Less than a year before the London Olympics, key figures within British Wrestling have been asked to resign.

Scottish Wrestling have proposed the motions which will be voted on at the sport's AGM in Manchester on Saturday.

It follows concerns over the selection policy adopted at the recent World Championships and allegations of "interference" in regional matters.

"It's time to stand up and be counted, rather than hanging on," said Scottish Wrestling (SWA) President Gerry Malone.

British Wrestling insist they wish to resolve any issues raised before they cause any further disruption to their preparations for next year's Olympics.

"There appears to be a feeling amongst the Scottish Executive that British Wrestling will take any chance to undermine their programme which is targeted at the 2014 Commonwealth Games," British Wrestling chief executive Colin Nicholson told BBC Sport.

"However nothing could be further from the truth. A strong wrestling programme in Scotland must be good for wrestling across the UK."

British wrestling took a squad of seven athletes to the World Championships in Turkey this year, two of whom were Scottish. However, they were asked to pay for travel and cover their own expenses - at a cost of roughly £1,200 each.

Nicholson says this was in keeping with their policy to only fund athletes on their podium programme, which due to a reduced Olympic budget, consists of five athletes.

British wrestlers frustrated over the recruitment of foreign athletes

However, Scottish Wrestling have taken issue with this.

"If you look at the selection for the Worlds - out of the four million pounds they [British Wrestling] have received [from UK Sport since 2005], they have created just four home-grown podium athletes.

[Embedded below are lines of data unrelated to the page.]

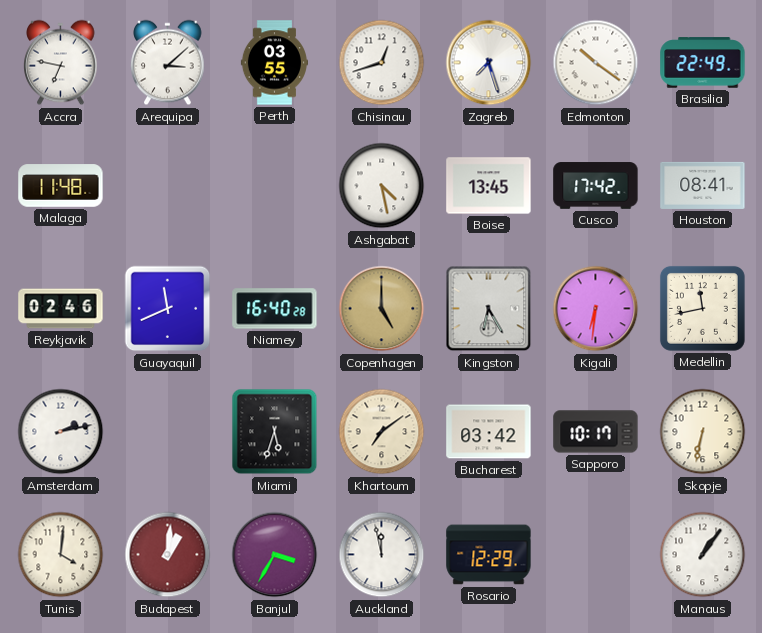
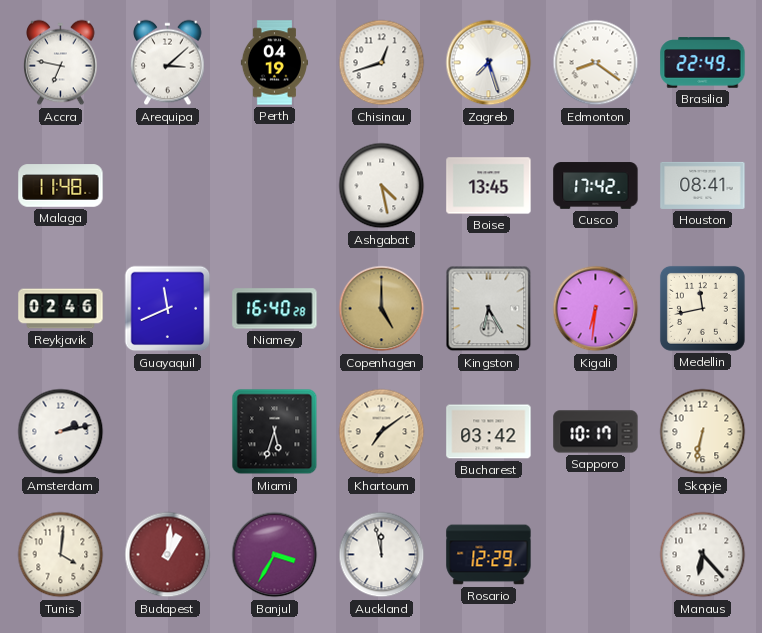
Perth: 03:55 -> 04:19
Edmonton: 10:21 -> 8:21
Manaus: 1:06 -> 6:23
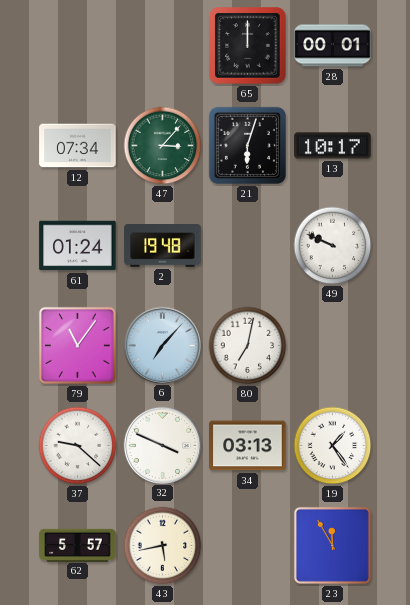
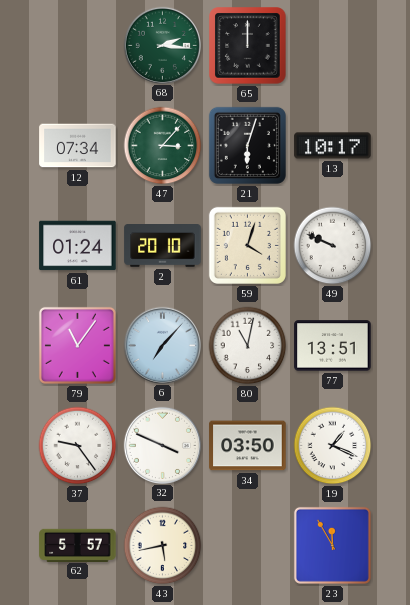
68: none -> 2:16
28: 00:01 -> none
2: 19:48 -> 20:10
59: none -> 4:03
80: 7:02 -> 11:02
77: none -> 13:51
37: 9:22 -> 9:24
34: 03:13 -> 03:50
19: 1:24 -> 1:19
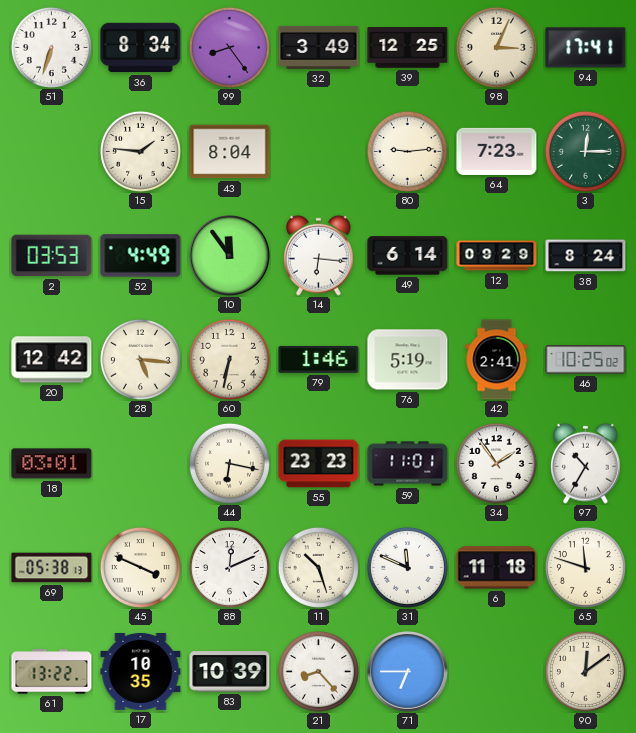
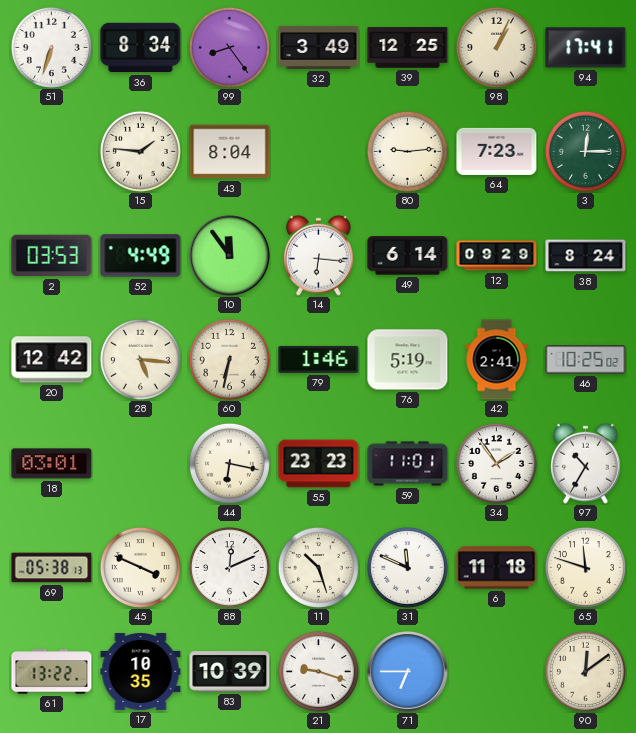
98: 3:04 -> 1:04
21: 8:23 -> 9:18
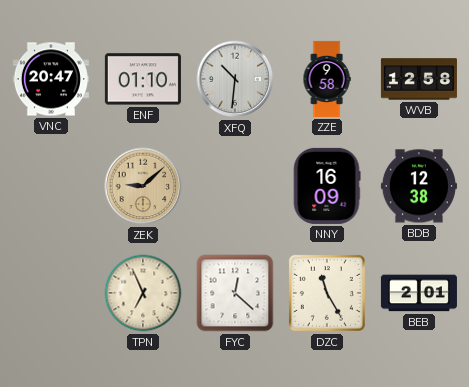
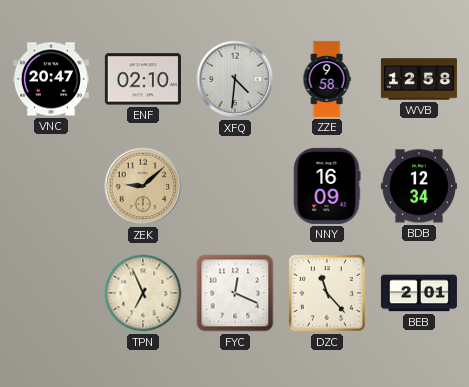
ENF: 01:10 -> 02:10
XFQ: 10:31 -> 4:31
BDB: 12:38 -> 12:34
FYC: 12:22 -> 12:19
DZC: 11:25 -> 11:23
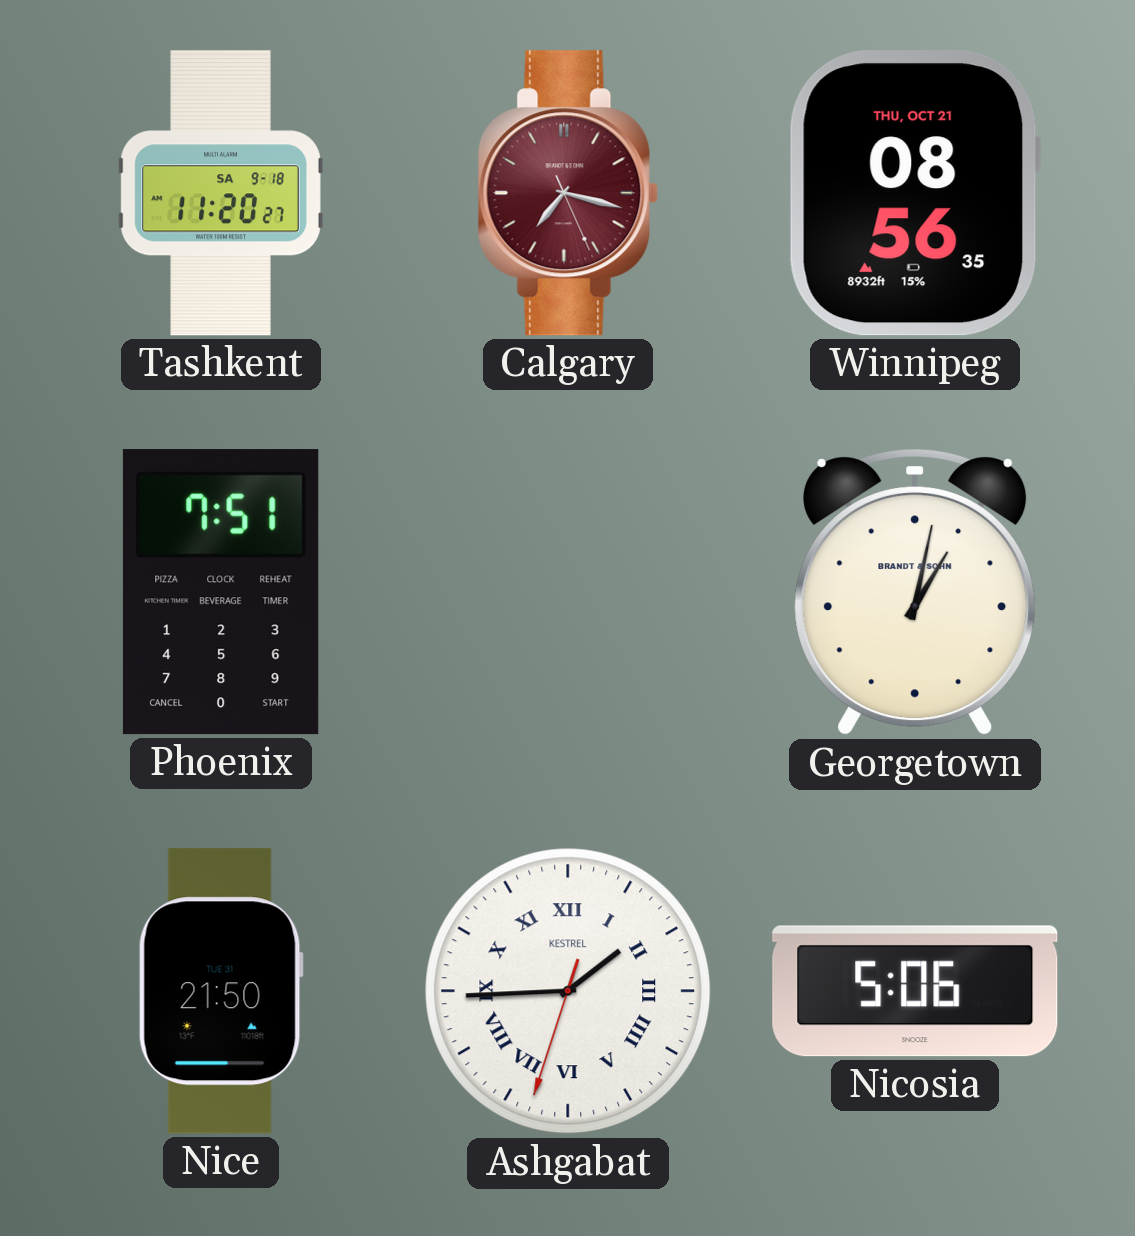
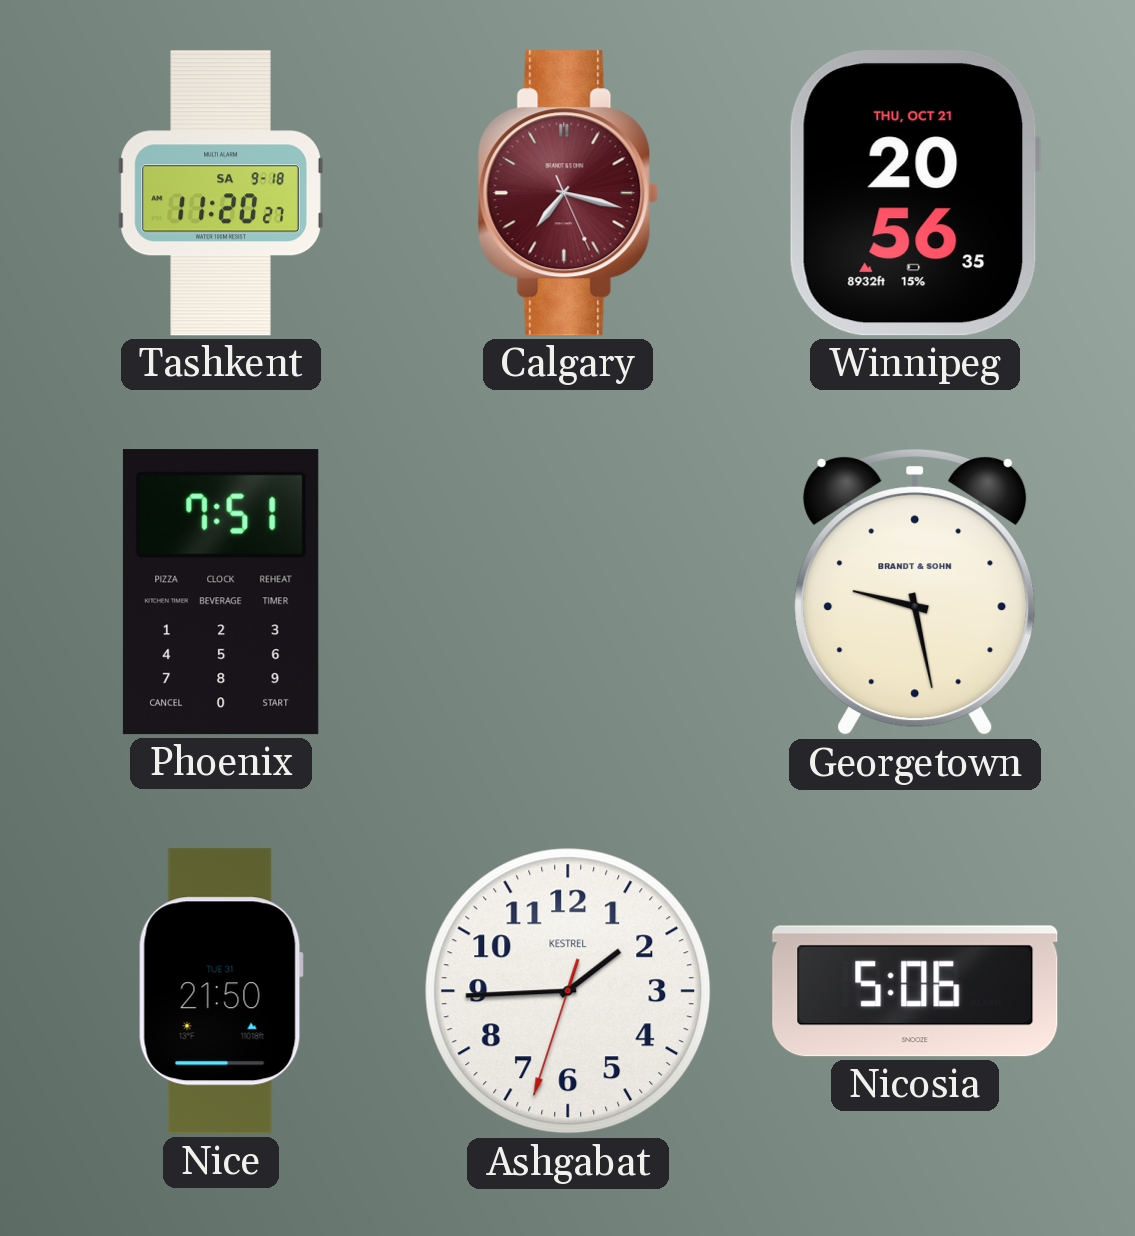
Winnipeg: 08:56 -> 20:56
Georgetown: 1:02 -> 9:28
Ashgabat numerals: Roman -> Arabic
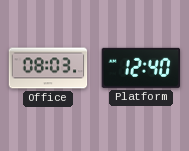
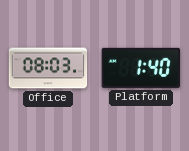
Platform: 12:40 -> 1:40
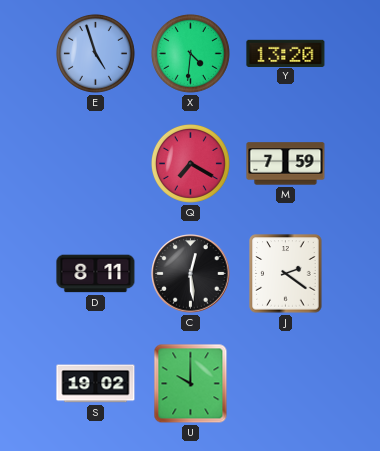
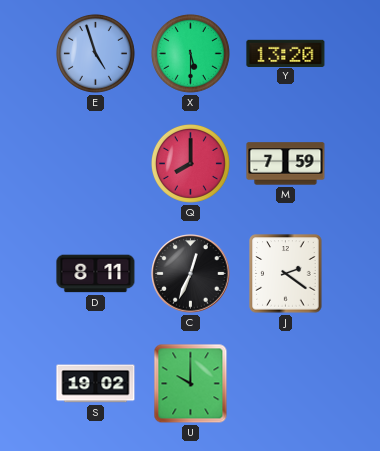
X: 4:31 -> 5:30
Q: 7:20 -> 8:00
C: 12:29 -> 12:34
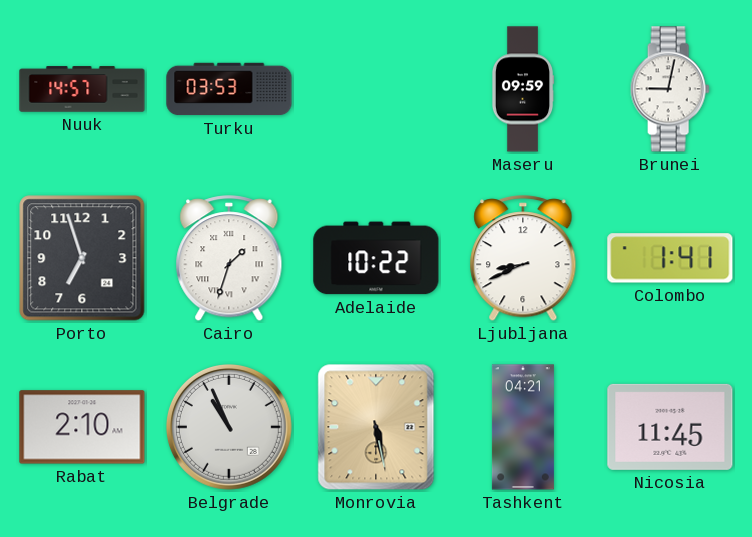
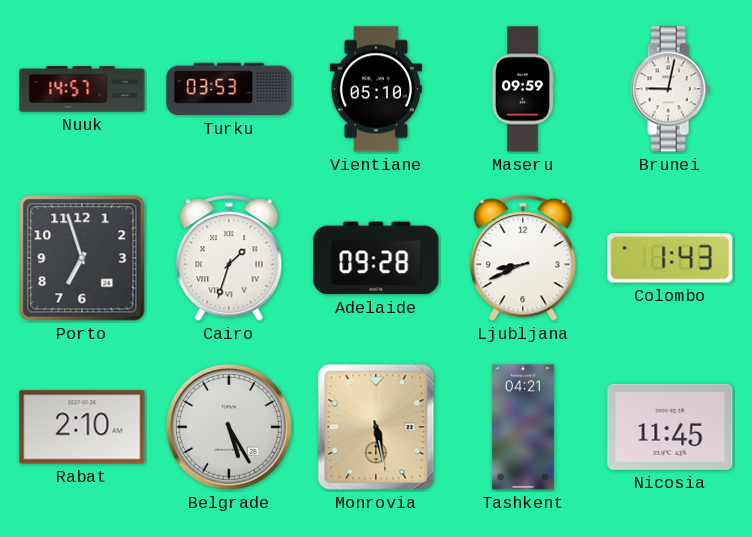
Vientiane: none -> 05:10
Adelaide: 10:22 -> 09:28
Colombo: 1:41 -> 1:43
Belgrade: 10:56 -> 5:25
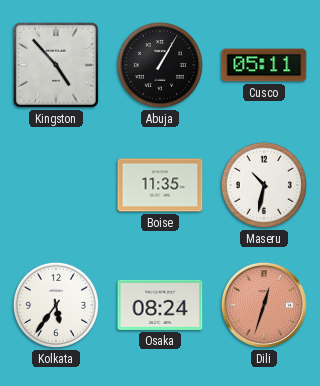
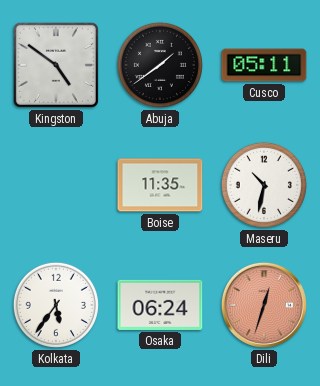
Kingston: 4:53 -> 4:51
Abuja: 1:05 -> 1:39
Osaka: 08:24 -> 06:24
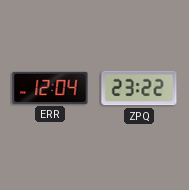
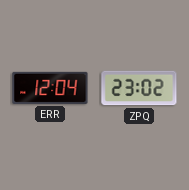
ZPQ: 23:22 -> 23:02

"Wrestlers need the opportunities in order raise their level of performance. It shouldn't be whether your parents are rich enough to pay for you.

The selection of Nath Akerman for the World Championships was a particular source of frustration.

While Welsh wrestler Sarah Connolly's bid to self-fund her expenses at the World Championships were turned down, Akerman - who only returned to the sport earlier this year - was allowed to travel and compete with the British team.

This act led to the call for the removal of GB performance director Shaun Morley and members of the selection board.

Chairman Malcolm Morley and chief executive Colin Nicholson have also been censured over a number of issues, including an allegation that Scottish Wrestling have been blocked from entering international competitions in their own right - an ability they see as vital to their preparation to Glasgow 2014.

However, Nicholson told BBC Sport that they 'categorically deny' the accusations.

Unrest within the British wrestling ranks is nothing new - earlier this year several British wrestlers voiced their frustration that foreign athletes, originally recruited as sparing partners to work with the GB team, were in fact 'taking the place' of home-grown wrestlers in competitions.

"British Wrestling is very concerned about the public perception," said Nicholson.

"It is disappointing that the British Wrestling Executive is continually distracted from moving our sport forward.

Nicholson added; "British Wrestling would, however, like to cooperate fully with the Scottish Wrestling Programme."

Six voting members from England, Northern Ireland, Scotland and Wales will decide whether to pass the motions which call for the resignation of key figures from British Wrestling.

The outcome of the vote is likely to then be discussed at a later date in a meeting with the British Wrestling Board.

In a statement, Liz Nicholl, CEO of UK Sport, told the BBC that the organisation would 'monitor all relevant developments' and continue to work closely with the sport following the outcome of AGM.

The full agenda for this weekend's AGM in Manchester can be found on the British Wrestling website.